Vergi vermek de bir eğitim meselesidir.

            Eğitilmiş insan, devletin, dolayısıyla halkın hakkı olan payı cebine atmaz; sahibine verir.

            Hele Katma Değer Vergisi (KDV) olayında ki vurgunluk apayrı bir haksızlık.

            Her iş yerinde “Fiyatlarımıza KDV Dâhildir” yazılı levhaları görüyoruz

            Satıcıya Devlet diyor ki “Arkadaş, sattığın malın %X kadarını da vergi olarak müşteriden alacaksın; sonra bana getirip vereceksin.”

KDV ihdası ile hem Gelir Vergisi kaçağını önlemek, hem de ayrı bir gelir sağlamak istenmiş olsa gerek.

            xxx

            2-3 günümü piyasayı dolaşarak satışlarda belge kullanımlarını izledim.

            Hak getire!

            Giyim eşyası satan, lokanta, kebapçı, beyrancı, paçacı, taksi, aktar, bakkal… hiç birinde satış belgesi verdiklerine rastlamadım.

            Bunlar, Gelir Vergisini kaçırdıkları gibi, devletin hakkı olan KDV’yi de ceplerine atıyor.

            Ne satış belgesi isteyene, ne de belge verene rastladım.

            xxx

            Hasbelkader Londra gezisinde küçük bir dükkândan ufak tefek bir şeyler satın aldığımda, ülkemizdeki alışkanlıktan dolayı, satış belgesi istemeden dükkânı terk ederken yazarkasanın çalıştığını ve çıkan fişin çöp kutusuna atıldığını görmüştüm.

            O zaman insan, vergi vermenin, vergi verilmesine yardımcı olmanın da bir eğitim meselesi olduğunu daha iyi anlıyor.

            xxx

            Diğer taraftan, vergi kaçağı haksız rekabetin kaynağı olmaktadır.

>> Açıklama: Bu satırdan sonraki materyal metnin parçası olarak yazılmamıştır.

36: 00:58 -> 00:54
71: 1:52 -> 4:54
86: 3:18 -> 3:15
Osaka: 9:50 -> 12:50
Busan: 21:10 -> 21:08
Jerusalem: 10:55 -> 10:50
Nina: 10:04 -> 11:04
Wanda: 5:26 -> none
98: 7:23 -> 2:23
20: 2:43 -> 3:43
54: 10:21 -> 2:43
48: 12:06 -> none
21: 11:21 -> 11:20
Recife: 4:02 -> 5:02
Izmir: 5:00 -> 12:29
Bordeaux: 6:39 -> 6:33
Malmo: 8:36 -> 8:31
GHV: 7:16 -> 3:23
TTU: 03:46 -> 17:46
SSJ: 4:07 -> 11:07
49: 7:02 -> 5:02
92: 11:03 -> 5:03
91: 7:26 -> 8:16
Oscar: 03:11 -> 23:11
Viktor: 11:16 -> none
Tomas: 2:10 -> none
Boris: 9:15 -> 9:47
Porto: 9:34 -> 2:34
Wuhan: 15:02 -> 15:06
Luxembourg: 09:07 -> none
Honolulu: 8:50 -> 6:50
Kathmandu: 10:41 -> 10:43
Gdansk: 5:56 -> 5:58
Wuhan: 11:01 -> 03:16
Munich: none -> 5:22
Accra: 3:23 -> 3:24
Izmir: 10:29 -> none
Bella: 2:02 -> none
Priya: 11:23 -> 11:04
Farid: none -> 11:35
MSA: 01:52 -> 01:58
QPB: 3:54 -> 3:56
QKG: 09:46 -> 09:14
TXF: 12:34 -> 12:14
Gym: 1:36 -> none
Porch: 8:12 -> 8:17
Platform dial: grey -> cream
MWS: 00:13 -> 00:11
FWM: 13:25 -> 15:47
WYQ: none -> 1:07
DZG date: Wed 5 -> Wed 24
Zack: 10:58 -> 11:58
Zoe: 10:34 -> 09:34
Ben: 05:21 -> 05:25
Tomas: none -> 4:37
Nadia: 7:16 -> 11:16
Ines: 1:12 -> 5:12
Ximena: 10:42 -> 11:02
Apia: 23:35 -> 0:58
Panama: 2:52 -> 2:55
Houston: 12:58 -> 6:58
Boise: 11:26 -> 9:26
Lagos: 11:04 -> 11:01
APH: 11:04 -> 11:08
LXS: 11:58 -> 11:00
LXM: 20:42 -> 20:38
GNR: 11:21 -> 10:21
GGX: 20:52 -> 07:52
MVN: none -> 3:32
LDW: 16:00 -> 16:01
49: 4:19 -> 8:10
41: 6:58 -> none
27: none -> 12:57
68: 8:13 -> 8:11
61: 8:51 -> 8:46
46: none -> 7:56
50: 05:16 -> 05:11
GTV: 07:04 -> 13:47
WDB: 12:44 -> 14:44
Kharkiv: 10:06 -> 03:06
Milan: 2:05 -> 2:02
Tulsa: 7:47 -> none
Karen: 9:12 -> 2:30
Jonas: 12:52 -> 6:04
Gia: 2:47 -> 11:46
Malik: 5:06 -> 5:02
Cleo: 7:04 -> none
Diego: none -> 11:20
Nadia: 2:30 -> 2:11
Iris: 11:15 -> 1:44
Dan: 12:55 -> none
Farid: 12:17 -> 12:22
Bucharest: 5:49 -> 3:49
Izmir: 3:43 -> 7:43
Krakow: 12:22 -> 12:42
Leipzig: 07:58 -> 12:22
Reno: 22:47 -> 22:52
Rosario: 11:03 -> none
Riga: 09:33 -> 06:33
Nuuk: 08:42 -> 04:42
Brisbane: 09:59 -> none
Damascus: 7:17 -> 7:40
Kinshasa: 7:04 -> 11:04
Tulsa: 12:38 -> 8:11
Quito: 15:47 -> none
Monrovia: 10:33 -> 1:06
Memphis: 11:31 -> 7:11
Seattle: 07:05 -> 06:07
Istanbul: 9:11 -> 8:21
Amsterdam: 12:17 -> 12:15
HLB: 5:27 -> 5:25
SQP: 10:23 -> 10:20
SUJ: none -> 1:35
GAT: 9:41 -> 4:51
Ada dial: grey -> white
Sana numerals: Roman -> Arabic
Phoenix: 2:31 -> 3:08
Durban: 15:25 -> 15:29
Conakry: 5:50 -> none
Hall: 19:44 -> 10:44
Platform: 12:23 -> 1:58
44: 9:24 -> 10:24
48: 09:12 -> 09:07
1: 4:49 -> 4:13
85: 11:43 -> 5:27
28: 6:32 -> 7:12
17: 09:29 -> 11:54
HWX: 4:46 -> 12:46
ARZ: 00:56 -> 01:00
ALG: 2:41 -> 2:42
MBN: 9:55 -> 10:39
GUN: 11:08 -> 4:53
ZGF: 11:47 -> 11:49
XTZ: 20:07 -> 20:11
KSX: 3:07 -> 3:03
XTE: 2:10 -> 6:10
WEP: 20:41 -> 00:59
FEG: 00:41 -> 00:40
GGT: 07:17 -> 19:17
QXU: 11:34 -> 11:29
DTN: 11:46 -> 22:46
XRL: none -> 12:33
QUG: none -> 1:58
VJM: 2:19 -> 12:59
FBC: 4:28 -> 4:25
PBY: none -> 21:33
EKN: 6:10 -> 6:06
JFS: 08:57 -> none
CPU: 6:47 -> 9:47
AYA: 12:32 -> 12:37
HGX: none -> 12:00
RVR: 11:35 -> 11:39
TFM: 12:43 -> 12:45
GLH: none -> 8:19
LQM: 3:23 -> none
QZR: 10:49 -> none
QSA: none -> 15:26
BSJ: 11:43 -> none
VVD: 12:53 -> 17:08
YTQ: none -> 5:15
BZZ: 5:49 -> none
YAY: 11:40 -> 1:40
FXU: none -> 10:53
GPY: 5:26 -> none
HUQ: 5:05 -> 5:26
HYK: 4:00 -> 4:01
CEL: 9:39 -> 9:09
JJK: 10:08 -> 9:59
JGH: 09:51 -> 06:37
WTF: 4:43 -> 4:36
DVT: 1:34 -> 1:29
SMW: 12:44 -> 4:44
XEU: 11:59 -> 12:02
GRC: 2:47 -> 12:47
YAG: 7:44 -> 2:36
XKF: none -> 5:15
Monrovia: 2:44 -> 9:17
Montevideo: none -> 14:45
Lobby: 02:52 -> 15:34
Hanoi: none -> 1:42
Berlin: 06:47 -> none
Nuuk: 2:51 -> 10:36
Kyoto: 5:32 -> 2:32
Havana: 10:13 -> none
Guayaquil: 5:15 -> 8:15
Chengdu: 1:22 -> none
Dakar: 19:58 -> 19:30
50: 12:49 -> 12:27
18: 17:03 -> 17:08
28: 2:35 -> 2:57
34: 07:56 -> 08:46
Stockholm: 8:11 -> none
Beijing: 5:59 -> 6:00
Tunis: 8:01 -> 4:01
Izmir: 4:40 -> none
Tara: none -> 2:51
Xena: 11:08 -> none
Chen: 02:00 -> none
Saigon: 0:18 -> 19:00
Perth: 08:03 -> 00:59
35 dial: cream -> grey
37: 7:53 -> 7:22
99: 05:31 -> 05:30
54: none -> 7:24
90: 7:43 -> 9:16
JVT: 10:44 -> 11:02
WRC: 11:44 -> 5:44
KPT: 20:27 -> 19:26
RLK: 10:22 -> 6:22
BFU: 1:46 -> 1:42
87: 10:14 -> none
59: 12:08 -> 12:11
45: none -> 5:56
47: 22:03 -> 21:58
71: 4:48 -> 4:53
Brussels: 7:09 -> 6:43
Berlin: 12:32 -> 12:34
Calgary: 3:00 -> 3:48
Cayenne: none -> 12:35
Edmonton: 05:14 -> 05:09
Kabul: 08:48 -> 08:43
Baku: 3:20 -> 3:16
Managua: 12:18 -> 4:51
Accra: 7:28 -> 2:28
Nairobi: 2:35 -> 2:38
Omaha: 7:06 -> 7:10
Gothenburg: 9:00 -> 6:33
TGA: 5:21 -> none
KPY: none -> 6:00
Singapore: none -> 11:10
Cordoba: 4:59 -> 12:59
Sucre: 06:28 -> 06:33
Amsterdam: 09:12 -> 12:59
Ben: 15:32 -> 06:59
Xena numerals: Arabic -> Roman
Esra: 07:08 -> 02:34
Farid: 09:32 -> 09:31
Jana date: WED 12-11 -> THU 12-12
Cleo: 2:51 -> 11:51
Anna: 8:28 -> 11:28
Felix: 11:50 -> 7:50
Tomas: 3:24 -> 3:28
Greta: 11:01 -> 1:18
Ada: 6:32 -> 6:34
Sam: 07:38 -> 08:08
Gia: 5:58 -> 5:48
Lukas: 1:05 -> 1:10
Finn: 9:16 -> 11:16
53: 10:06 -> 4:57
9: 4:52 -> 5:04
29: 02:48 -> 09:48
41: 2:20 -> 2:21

Bir mükellef vergisini tam öderken bir diğeri vergi kaçırırsa ikisi arasındaki bu aykırılık haksız rekabetin doğmasına sebep olur.

            2013 yılında satış belgesi almayan tüketiciye 38,- TL ceza kesiliyor. O da bir yetkili rastlar da, olaya el koyabilirse.

            Koca bir şehirde, satış belgelerinin verilip verilmediğini takip edecek yeterli elemanların bulunması olanaksızdır. Zira personel tayini kadro meselesidir.

            Ceza yoluyla sonuç alabilmek için, cezanın caydırıcı olması gerekir. Konumuzda 38,- liralık bir ceza, caydırıcılıktan uzak bir rakamdır.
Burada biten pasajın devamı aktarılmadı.